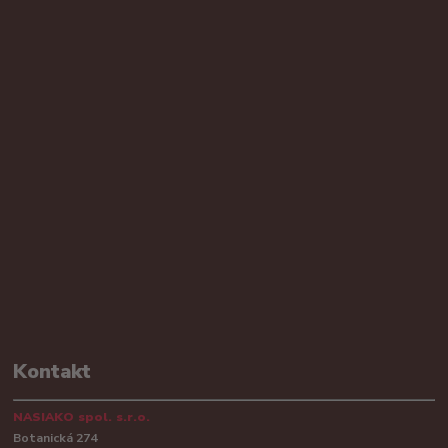
Kontakt
NASIAKO spol. s.r.o.
Botanická 274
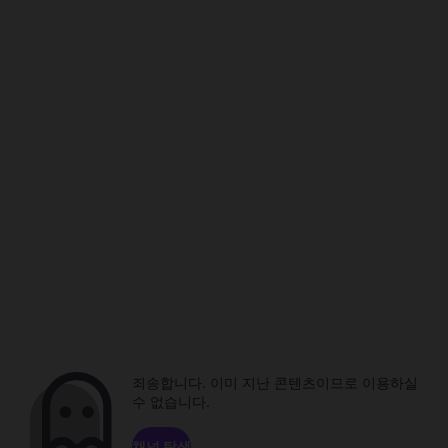
죄송합니다. 이미 지난 콘텐츠이므로 이용하실
수 없습니다.
채널 탐색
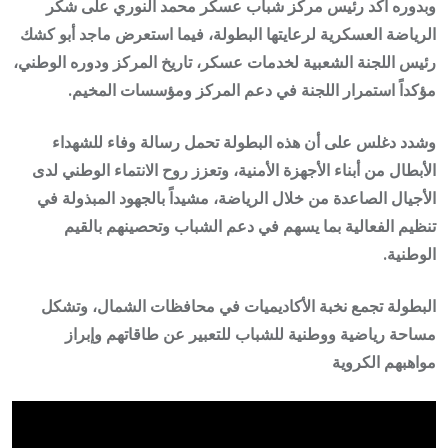
وبدوره أكد رئيس مركز شباب عسكر محمد النوري على شكر
الرياضة العسكرية لرعايتها البطولة، فيما استعرض ماجد أبو كشك
رئيس اللجنة الشعبية لخدمات عسكر، تاريخ المركز ودوره الوطني،
مؤكداً استمرار اللجنة في دعم المركز ومؤسسات المخيم.
وشدد دغلس على أن هذه البطولة تحمل رسالة وفاء للشهداء
الأبطال من أبناء الأجهزة الأمنية، وتعزز روح الانتماء الوطني لدى
الأجيال الصاعدة من خلال الرياضة، مشيداً بالجهود المبذولة في
تنظيم الفعالية بما يسهم في دعم الشباب وتحصينهم بالقيم
الوطنية.
البطولة تجمع نخبة الأكاديميات في محافظات الشمال، وتشكل
مساحة رياضية ووطنية للشباب للتعبير عن طاقاتهم وإبراز
مواهبهم الكروية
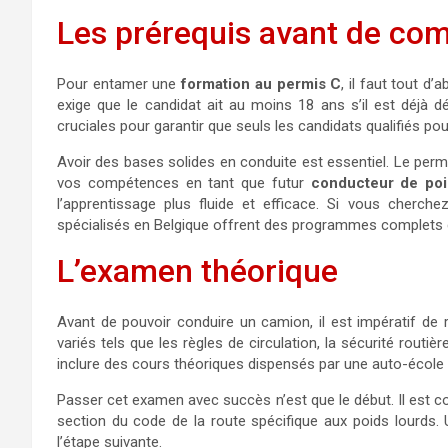
Les prérequis avant de co
Pour entamer une
formation au permis C
, il faut tout d’
exige que le candidat ait au moins 18 ans s’il est déjà 
cruciales pour garantir que seuls les candidats qualifiés pou
Avoir des bases solides en conduite est essentiel. Le permi
vos compétences en tant que futur
conducteur de poi
l’apprentissage plus fluide et efficace. Si vous cherch
spécialisés en Belgique offrent des programmes complets 
L’examen théorique
Avant de pouvoir conduire un camion, il est impératif de 
variés tels que les règles de circulation, la sécurité routiè
inclure des cours théoriques dispensés par une auto-école
Passer cet examen avec succès n’est que le début. Il est c
section du code de la route spécifique aux poids lourds.
l’étape suivante.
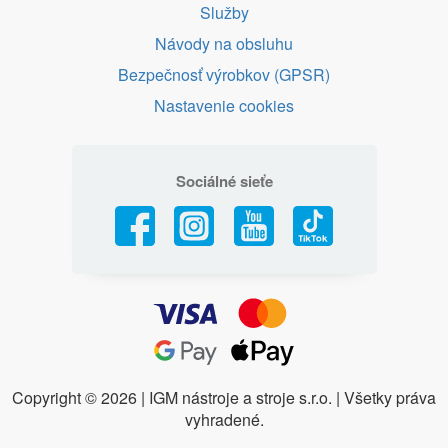
Služby
Návody na obsluhu
Bezpečnosť výrobkov (GPSR)
Nastavenie cookies
Sociálné sieťe
Copyright ©
2026 | IGM nástroje a stroje s.r.o. | Všetky práva
vyhradené.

⁂

**TASK OBJECTIVE:** If a line above holds the string "الرياضة", return it as it stands.

**REPLY:**
الرياضة العسكرية لرعايتها البطولة، فيما استعرض ماجد أبو كشك
الأجيال الصاعدة من خلال الرياضة، مشيداً بالجهود المبذولة في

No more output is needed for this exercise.